Work item -> Nothing but the lines from the one containing "Dây tết sợi tổng hợp" through the end of the data below should appear in the answer, each exact and free of pictures.

Page images and extracted text
BEGIN
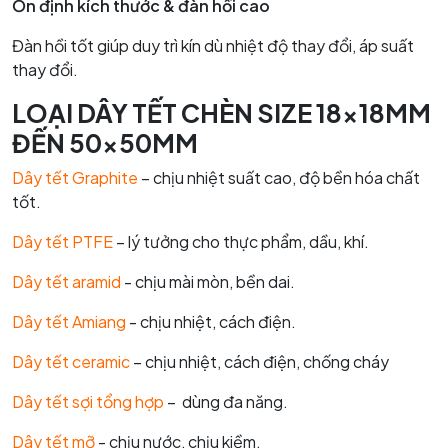
Ổn định kích thước & đàn hồi cao
Đàn hồi tốt giúp duy trì kín dù nhiệt độ thay đổi, áp suất
thay đổi.
LOẠI DÂY TẾT CHÈN SIZE 18x18MM
ĐẾN 50x50MM
Dây tết Graphite
– chịu nhiệt suất cao, độ bền hóa chất
tốt.
Dây tết PTFE
– lý tưởng cho thực phẩm, dầu, khí.
Dây tết aramid
- chịu mài mòn, bền dai.
Dây tết Amiang
- chịu nhiệt, cách điện.
Dây tết ceramic
– chịu nhiệt, cách điện, chống cháy
Dây tết sợi tổng hợp
– dùng đa năng.
Dây tết mỡ
- chịu nước, chịu kiềm.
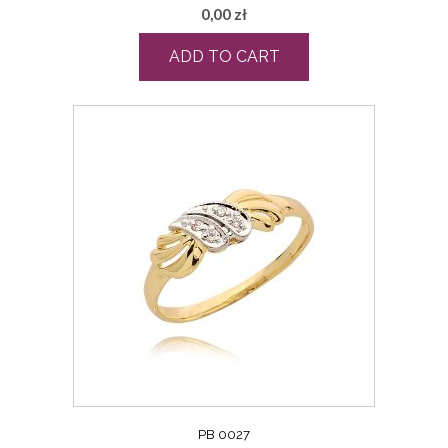
0,00
zł
ADD TO CART
PB 0027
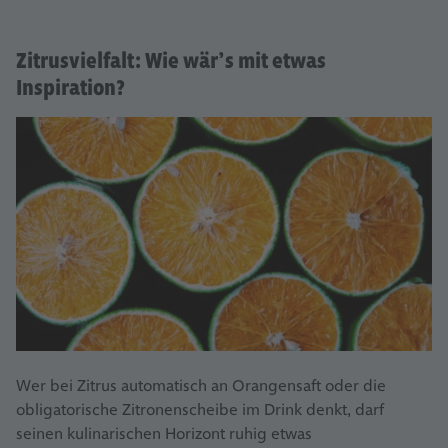
Zitrusvielfalt: Wie wär’s mit etwas
Inspiration?
Wer bei Zitrus automatisch an Orangensaft oder die
obligatorische Zitronenscheibe im Drink denkt, darf
seinen kulinarischen Horizont ruhig etwas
END
Answer box ->
Dây tết sợi tổng hợp
– dùng đa năng.
Dây tết mỡ
- chịu nước, chịu kiềm.
0,00
zł
ADD TO CART
PB 0027
Zitrusvielfalt: Wie wär’s mit etwas
Inspiration?
Wer bei Zitrus automatisch an Orangensaft oder die
obligatorische Zitronenscheibe im Drink denkt, darf
seinen kulinarischen Horizont ruhig etwas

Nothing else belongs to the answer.